Der folgende Gedanke steht hier als Frage, gerne zur Diskussion, im Sinne eines öffentlichen Zettelkastens noch völlig unausgereift. Geschichte begegnet uns in Film, Fernsehen, Comic und oft auch im Computerspiel in personalisierter Form. Im Rückblick auf ein älteres Projekt des geschätzten Kollegen König (Youtube: Alexander, der Große?) sowie aber auch auf eigene Unterrichtsprojekt zum „virtuellen Reenactment“ mit Twitter (Paulskirchenprojekt und Eroberung Mexikos) frage ich mich, ob nicht auch die Hinwendung zur Narration im Geschichtsunterricht in Verbindung mit den spezifischen Möglichkeiten des digital storytelling eine (Re-) Personalisierung des Geschichtsunterrichts begünstigt, wenn nicht sogar fördert.

Sollte dem so sein, bedeutete das eine Rückkehr zur Geschichte „großer Männer“ des 19. Jahrhunderts – mit dem (entscheidenden?) Unterschied, dass sie nun von den Lernenden selbst erzählt wird?Wäre das ein Rückschritt gegenüber einem als emanzipativ verstandenen schulischen Geschichtslernen – mit allerdings eher bescheidenen Ergebnissen – oder handelt es sich um eine (andere?) Art von Personalisierung, die für die Entwicklung historischen Denkens vielmehr sogar Potentiale bietet?

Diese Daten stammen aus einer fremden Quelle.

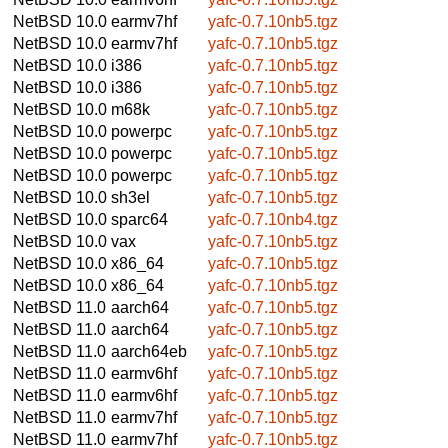
NetBSD 10.0
earmv7hf
yafc-0.7.10nb5.tgz
NetBSD 10.0
earmv7hf
yafc-0.7.10nb5.tgz
NetBSD 10.0
i386
yafc-0.7.10nb5.tgz
NetBSD 10.0
i386
yafc-0.7.10nb5.tgz
NetBSD 10.0
m68k
yafc-0.7.10nb5.tgz
NetBSD 10.0
powerpc
yafc-0.7.10nb5.tgz
NetBSD 10.0
powerpc
yafc-0.7.10nb5.tgz
NetBSD 10.0
powerpc
yafc-0.7.10nb5.tgz
NetBSD 10.0
sh3el
yafc-0.7.10nb5.tgz
NetBSD 10.0
sparc64
yafc-0.7.10nb4.tgz
NetBSD 10.0
vax
yafc-0.7.10nb5.tgz
NetBSD 10.0
x86_64
yafc-0.7.10nb5.tgz
NetBSD 10.0
x86_64
yafc-0.7.10nb5.tgz
NetBSD 11.0
aarch64
yafc-0.7.10nb5.tgz
NetBSD 11.0
aarch64
yafc-0.7.10nb5.tgz
NetBSD 11.0
aarch64eb
yafc-0.7.10nb5.tgz
NetBSD 11.0
earmv6hf
yafc-0.7.10nb5.tgz
NetBSD 11.0
earmv6hf
yafc-0.7.10nb5.tgz
NetBSD 11.0
earmv7hf
yafc-0.7.10nb5.tgz
NetBSD 11.0
earmv7hf
yafc-0.7.10nb5.tgz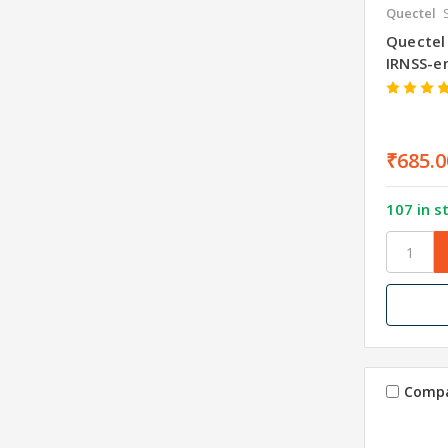
Quectel
Quectel
IRNSS-e
₹685.0
107 in s
Comp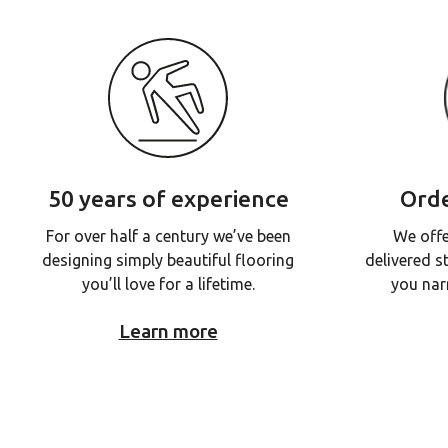
50 years of experience
Orde
For over half a century we’ve been
We offe
designing simply beautiful flooring
delivered s
you’ll love for a lifetime.
you nar
Learn more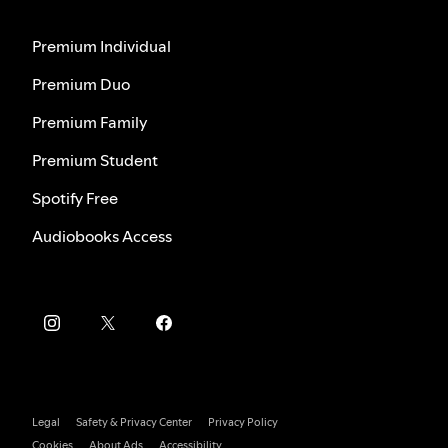
Premium Individual
Premium Duo
Premium Family
Premium Student
Spotify Free
Audiobooks Access
Legal
Safety & Privacy Center
Privacy Policy
Cookies
About Ads
Accessibility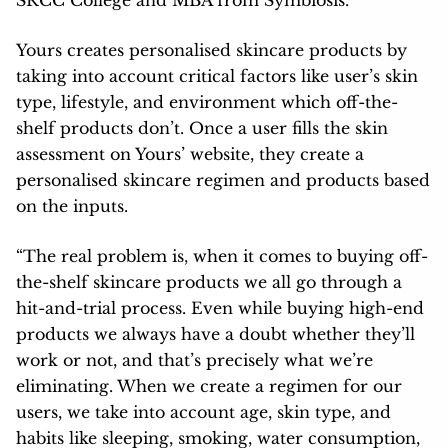
Yours creates personalised skincare products by
taking into account critical factors like user’s skin
type, lifestyle, and environment which off-the-
shelf products don’t. Once a user fills the skin
assessment on Yours’ website, they create a
personalised skincare regimen and products based
on the inputs.
“The real problem is, when it comes to buying off-
the-shelf skincare products we all go through a
hit-and-trial process. Even while buying high-end
products we always have a doubt whether they’ll
work or not, and that’s precisely what we’re
eliminating. When we create a regimen for our
users, we take into account age, skin type, and
habits like sleeping, smoking, water consumption,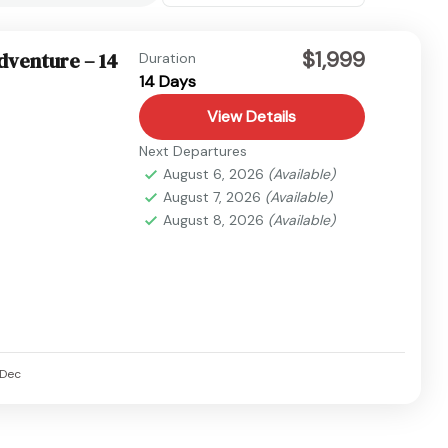
$1,999
dventure – 14
Duration
14 Days
View Details
Next Departures
August 6, 2026
(Available)
August 7, 2026
(Available)
August 8, 2026
(Available)
Dec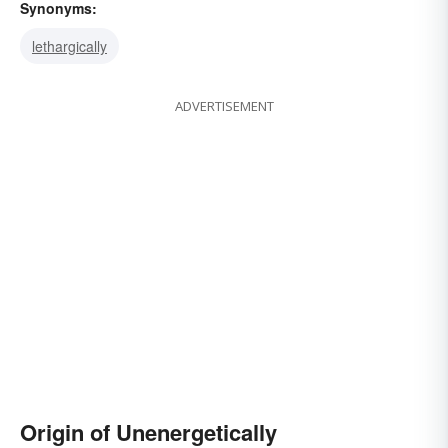
Synonyms:
lethargically
ADVERTISEMENT
Origin of Unenergetically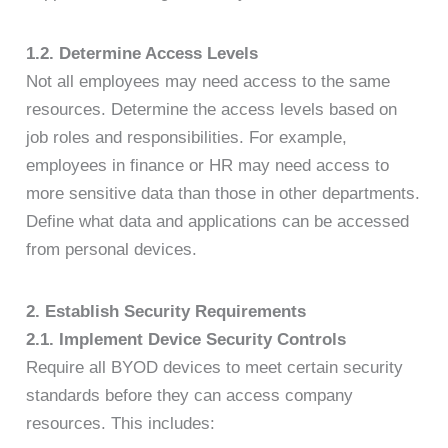
1.2. Determine Access Levels
Not all employees may need access to the same
resources. Determine the access levels based on
job roles and responsibilities. For example,
employees in finance or HR may need access to
more sensitive data than those in other departments.
Define what data and applications can be accessed
from personal devices.
2. Establish Security Requirements
2.1. Implement Device Security Controls
Require all BYOD devices to meet certain security
standards before they can access company
resources. This includes: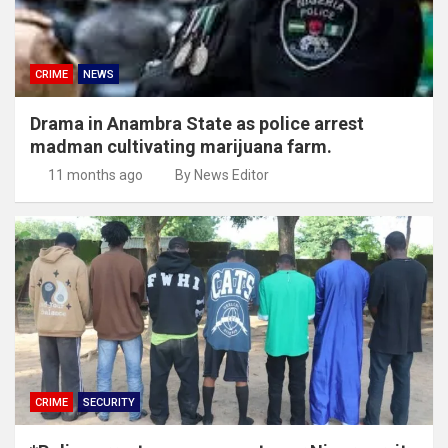
CRIME
NEWS
Drama in Anambra State as police arrest
madman cultivating marijuana farm.
11 months ago
By News Editor
CRIME
SECURITY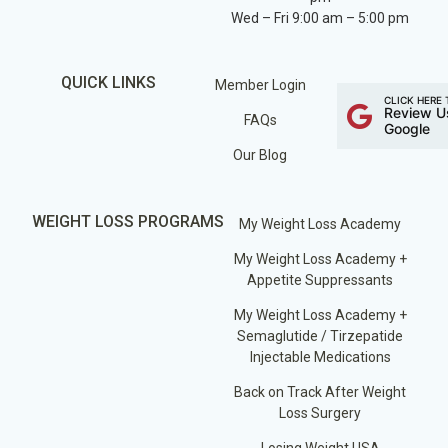
Wed – Fri 9:00 am – 5:00 pm
QUICK LINKS
Member Login
CLICK HERE 
Review U
FAQs
Google
Our Blog
WEIGHT LOSS PROGRAMS
My Weight Loss Academy
My Weight Loss Academy +
Appetite Suppressants
My Weight Loss Academy +
Semaglutide / Tirzepatide
Injectable Medications
Back on Track After Weight
Loss Surgery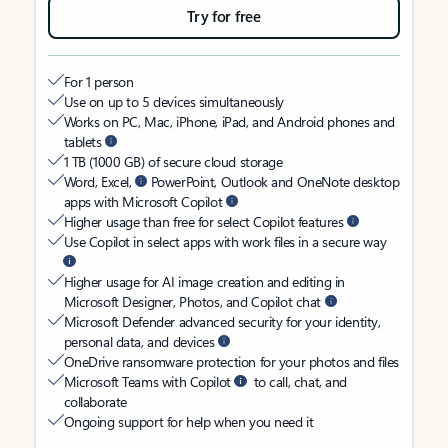
Try for free
For 1 person
Use on up to 5 devices simultaneously
Works on PC, Mac, iPhone, iPad, and Android phones and
tablets
1 TB (1000 GB) of secure cloud storage
Word, Excel,
PowerPoint, Outlook and OneNote desktop
apps with Microsoft Copilot
Higher usage than free for select Copilot features
Use Copilot in select apps with work files in a secure way
Higher usage for AI image creation and editing in
Microsoft Designer, Photos, and Copilot chat
Microsoft Defender advanced security for your identity,
personal data, and devices
OneDrive ransomware protection for your photos and files
Microsoft Teams with Copilot
to call, chat, and
collaborate
Ongoing support for help when you need it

Könnten personalisierte Geschichtserzählungen z.B. durch ihre Anschaulichkeit zusätzlich dazu beitragen, dass im Gegensatz zu den stark gekürzten und daher vergleichsweise abstrakten Verfassertexten in heutigen Schulgeschichtsbüchern Orientierungswissen an Daten, Namen etc. besser behalten, weil miteinander verknüpft wird?

Lassen sich sogar vielleicht politische, wirtschaftliche und soziale Strukturen exemplarisch an ausgewählten (vielleicht sogar fiktiven?) Persönlichkeiten besser, im Sinne von für Kinder und Jugendliche verständlicher, darstellen bzw. erarbeiten?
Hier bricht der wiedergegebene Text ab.